Dataset records
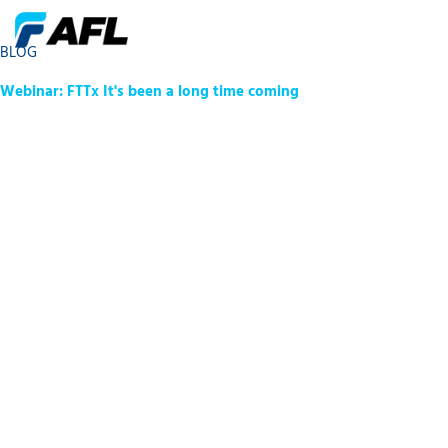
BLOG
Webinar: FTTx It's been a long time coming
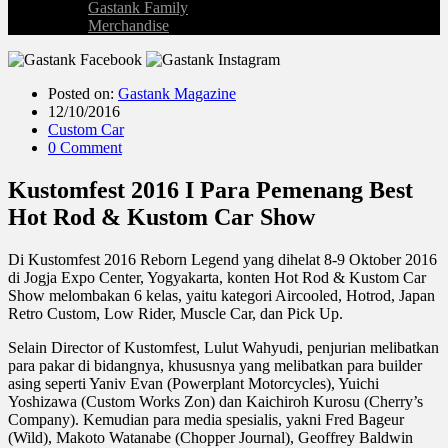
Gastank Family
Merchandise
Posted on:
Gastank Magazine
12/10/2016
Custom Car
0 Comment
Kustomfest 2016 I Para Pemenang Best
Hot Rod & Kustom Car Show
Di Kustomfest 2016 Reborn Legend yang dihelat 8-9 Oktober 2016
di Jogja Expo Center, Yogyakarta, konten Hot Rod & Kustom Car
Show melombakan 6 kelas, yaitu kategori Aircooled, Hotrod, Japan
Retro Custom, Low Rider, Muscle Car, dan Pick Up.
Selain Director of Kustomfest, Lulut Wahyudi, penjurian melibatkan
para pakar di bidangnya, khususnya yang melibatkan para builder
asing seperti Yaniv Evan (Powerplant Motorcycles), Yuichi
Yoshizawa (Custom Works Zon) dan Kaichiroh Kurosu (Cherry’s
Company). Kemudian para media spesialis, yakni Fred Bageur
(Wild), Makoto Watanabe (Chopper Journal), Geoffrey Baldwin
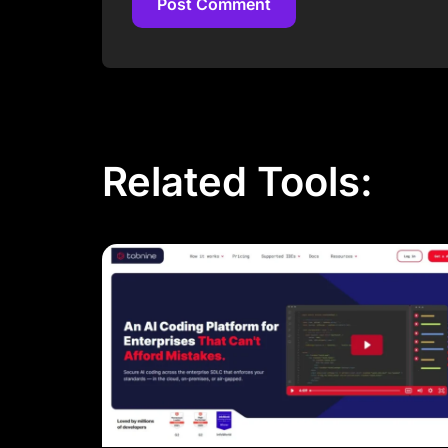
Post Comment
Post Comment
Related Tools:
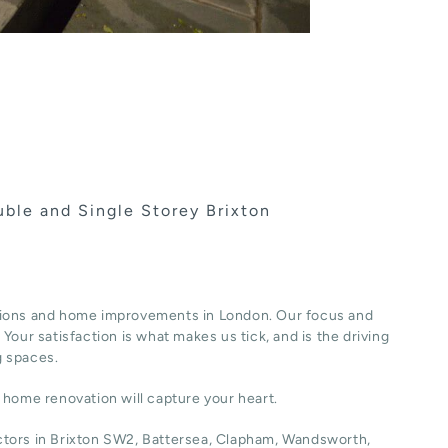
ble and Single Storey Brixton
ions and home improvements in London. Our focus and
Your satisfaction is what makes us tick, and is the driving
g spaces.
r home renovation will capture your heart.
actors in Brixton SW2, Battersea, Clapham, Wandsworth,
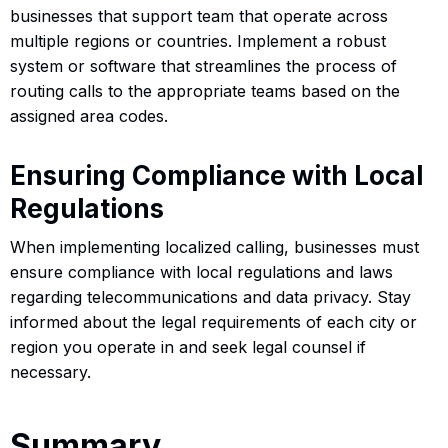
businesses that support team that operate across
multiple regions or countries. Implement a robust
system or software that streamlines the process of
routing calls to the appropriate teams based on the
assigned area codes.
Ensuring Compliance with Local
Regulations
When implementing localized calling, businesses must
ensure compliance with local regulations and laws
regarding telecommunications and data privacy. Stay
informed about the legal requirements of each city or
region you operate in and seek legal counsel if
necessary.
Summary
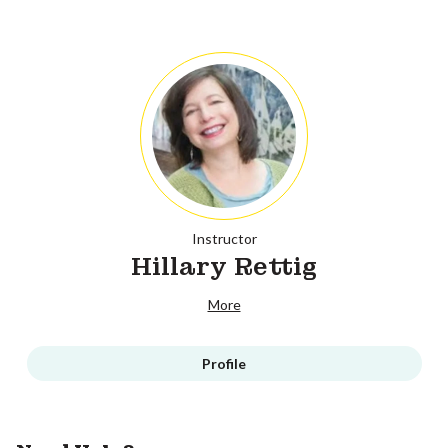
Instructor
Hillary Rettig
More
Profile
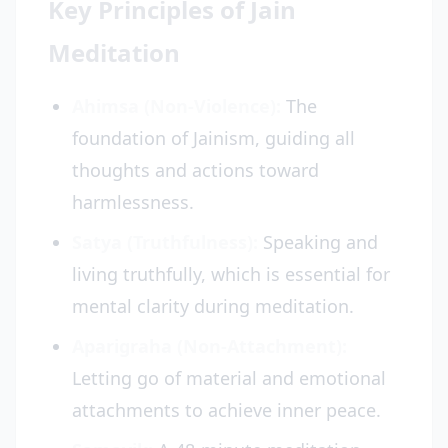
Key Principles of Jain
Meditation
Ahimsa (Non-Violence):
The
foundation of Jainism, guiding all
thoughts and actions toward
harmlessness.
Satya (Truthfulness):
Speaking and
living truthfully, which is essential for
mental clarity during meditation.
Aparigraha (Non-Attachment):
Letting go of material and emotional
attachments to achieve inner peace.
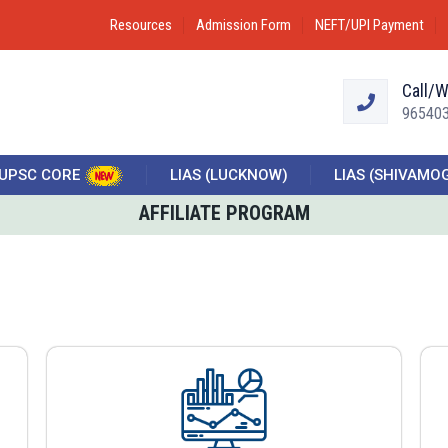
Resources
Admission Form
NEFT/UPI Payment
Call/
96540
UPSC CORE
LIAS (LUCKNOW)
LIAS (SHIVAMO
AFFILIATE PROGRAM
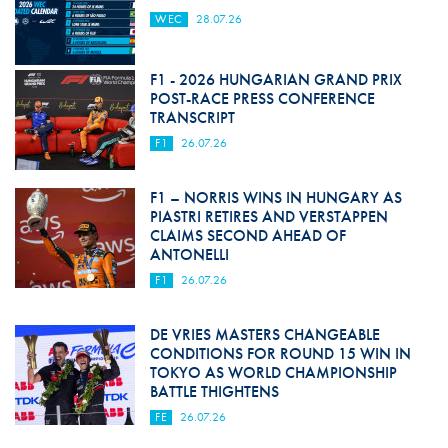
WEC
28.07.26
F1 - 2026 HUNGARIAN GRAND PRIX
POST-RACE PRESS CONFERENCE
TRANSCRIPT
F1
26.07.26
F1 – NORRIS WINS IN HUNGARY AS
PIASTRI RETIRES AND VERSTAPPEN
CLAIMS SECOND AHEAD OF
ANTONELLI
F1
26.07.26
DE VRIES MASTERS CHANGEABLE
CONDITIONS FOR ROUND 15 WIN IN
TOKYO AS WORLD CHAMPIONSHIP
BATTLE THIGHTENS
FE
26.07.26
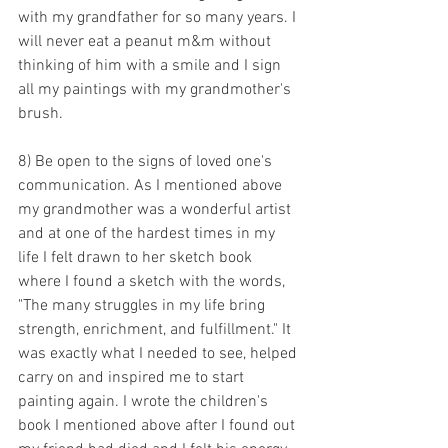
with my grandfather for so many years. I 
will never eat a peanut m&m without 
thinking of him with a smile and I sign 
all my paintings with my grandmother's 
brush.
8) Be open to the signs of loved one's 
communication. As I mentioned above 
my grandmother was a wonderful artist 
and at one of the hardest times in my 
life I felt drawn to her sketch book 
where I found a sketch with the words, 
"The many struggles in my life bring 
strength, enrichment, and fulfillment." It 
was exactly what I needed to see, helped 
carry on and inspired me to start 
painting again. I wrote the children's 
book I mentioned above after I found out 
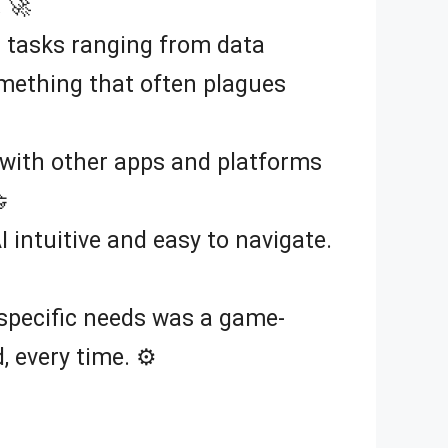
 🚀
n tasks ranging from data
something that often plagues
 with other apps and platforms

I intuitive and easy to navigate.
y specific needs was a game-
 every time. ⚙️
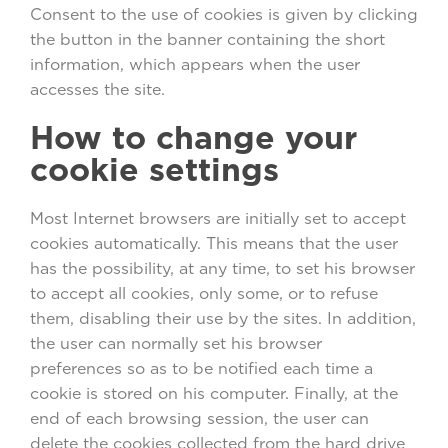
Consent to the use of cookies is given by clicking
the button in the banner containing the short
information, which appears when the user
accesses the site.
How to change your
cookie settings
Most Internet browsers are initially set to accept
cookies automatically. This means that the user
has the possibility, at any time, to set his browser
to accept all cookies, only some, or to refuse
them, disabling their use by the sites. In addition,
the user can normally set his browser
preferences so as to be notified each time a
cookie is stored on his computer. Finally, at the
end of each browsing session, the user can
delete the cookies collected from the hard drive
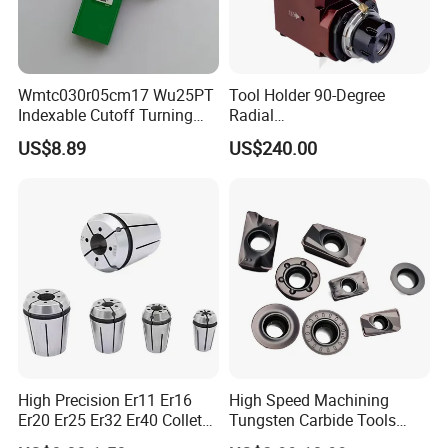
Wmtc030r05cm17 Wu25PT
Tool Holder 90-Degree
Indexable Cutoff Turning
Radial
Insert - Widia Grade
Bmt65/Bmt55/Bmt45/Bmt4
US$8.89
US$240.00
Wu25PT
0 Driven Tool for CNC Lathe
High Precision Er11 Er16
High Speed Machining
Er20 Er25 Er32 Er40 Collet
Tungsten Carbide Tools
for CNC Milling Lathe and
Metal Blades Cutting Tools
* * *
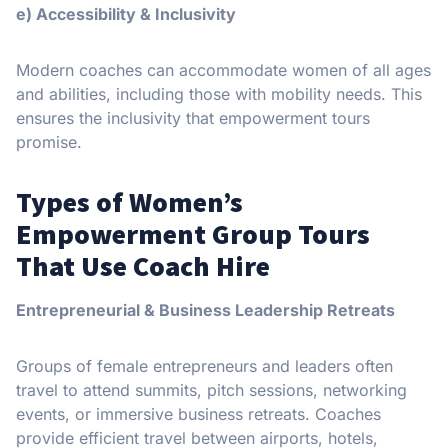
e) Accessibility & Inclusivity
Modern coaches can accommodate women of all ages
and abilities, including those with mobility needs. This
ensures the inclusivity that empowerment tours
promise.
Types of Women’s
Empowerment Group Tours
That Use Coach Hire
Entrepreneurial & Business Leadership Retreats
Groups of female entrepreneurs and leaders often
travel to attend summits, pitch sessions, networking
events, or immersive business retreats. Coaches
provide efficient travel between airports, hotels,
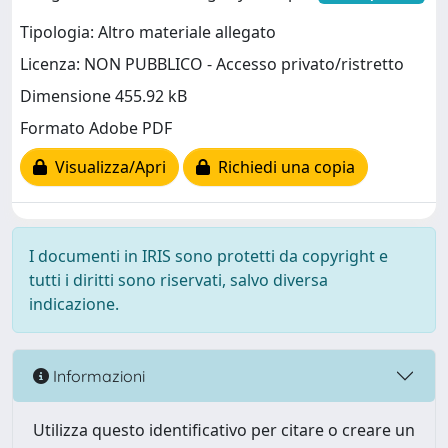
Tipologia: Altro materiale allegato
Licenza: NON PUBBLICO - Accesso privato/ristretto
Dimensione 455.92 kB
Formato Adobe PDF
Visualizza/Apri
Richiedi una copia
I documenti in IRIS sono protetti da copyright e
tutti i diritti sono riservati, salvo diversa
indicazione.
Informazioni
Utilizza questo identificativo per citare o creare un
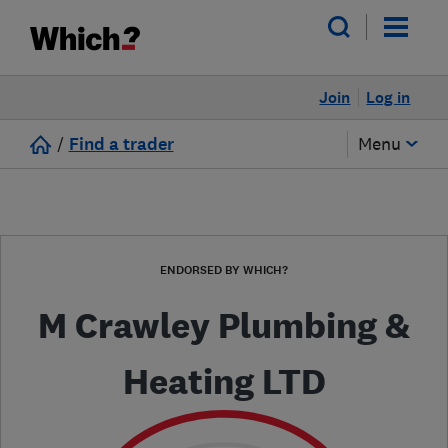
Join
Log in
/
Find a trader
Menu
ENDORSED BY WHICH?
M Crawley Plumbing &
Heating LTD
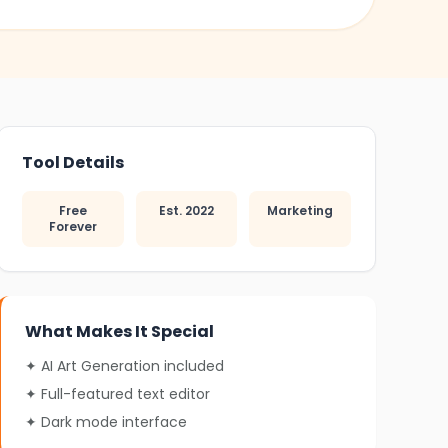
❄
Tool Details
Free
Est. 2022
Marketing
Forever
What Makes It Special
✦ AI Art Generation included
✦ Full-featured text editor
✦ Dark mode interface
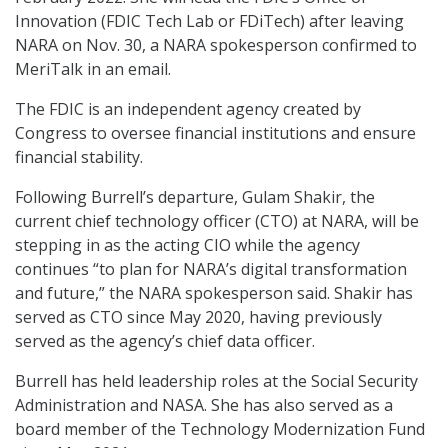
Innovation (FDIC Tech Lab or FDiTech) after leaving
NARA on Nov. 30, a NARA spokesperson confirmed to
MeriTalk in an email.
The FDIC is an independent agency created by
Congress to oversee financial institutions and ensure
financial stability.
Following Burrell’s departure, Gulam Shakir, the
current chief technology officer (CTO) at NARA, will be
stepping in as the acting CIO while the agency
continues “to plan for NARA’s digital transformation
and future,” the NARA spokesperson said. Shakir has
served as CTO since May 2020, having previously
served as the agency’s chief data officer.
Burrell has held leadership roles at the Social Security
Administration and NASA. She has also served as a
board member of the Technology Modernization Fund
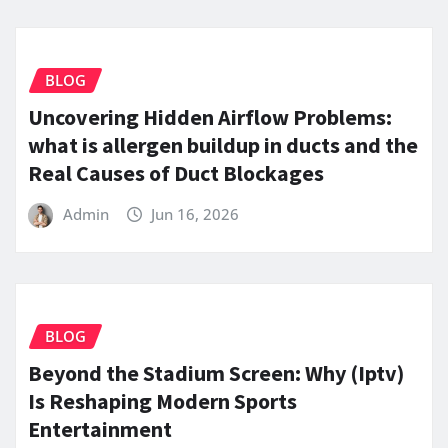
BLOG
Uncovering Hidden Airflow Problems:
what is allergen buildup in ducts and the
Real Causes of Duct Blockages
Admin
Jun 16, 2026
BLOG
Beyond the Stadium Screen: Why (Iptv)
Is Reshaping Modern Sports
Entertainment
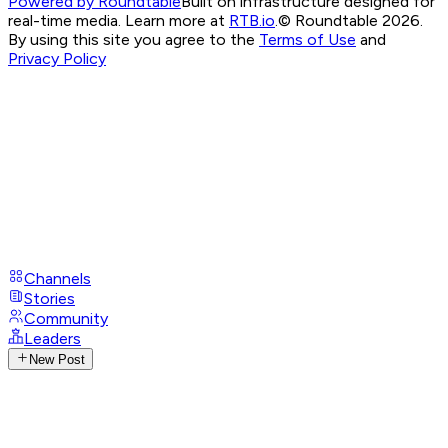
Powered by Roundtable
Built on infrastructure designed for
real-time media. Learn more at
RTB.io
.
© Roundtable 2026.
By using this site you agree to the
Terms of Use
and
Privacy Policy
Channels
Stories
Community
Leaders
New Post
--
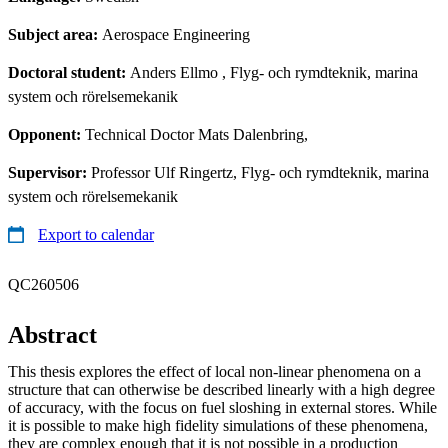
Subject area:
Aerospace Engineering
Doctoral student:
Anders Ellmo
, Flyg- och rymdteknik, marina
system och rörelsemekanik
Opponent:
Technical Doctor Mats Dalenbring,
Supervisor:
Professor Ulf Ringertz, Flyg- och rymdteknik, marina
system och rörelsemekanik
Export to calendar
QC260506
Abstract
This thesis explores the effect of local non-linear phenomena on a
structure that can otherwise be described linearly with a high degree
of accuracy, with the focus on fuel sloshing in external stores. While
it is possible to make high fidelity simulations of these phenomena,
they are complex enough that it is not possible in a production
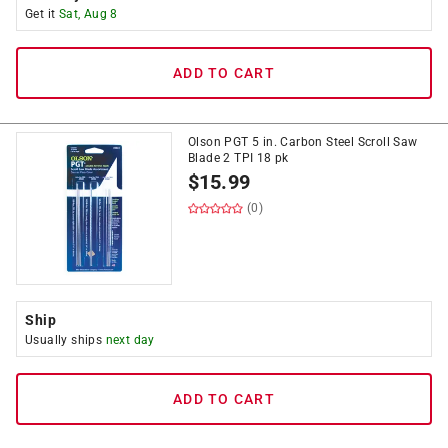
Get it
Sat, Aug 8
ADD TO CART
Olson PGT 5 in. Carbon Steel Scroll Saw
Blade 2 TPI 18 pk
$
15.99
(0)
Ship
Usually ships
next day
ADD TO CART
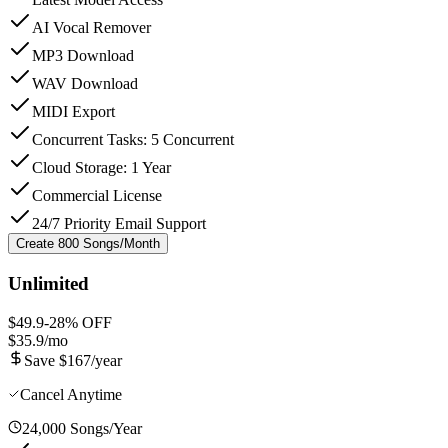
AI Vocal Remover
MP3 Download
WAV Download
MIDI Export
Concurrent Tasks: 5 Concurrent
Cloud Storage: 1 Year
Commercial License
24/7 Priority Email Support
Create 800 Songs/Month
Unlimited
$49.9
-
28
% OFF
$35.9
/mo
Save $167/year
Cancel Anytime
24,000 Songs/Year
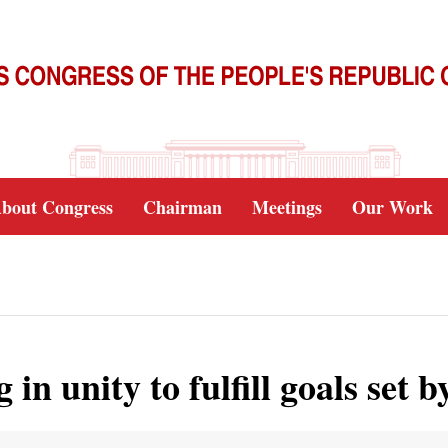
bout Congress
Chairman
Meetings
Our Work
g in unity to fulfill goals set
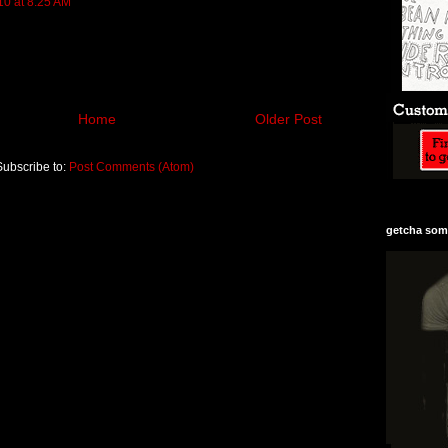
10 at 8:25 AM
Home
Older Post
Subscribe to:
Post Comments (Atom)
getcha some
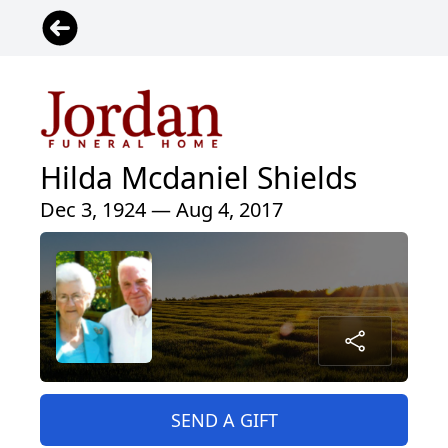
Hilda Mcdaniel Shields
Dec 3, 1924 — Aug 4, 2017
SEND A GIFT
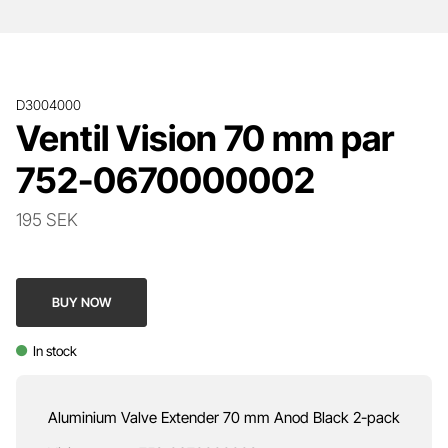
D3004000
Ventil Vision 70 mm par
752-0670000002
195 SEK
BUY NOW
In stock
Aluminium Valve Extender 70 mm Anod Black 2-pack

## PROMPT
Within the data above, filter for lines containing the word "Tools" and copy each one.

## TASK RESULT
Related Tools:
Tungsten Carbide Tools
Metal Blades Cutting Tools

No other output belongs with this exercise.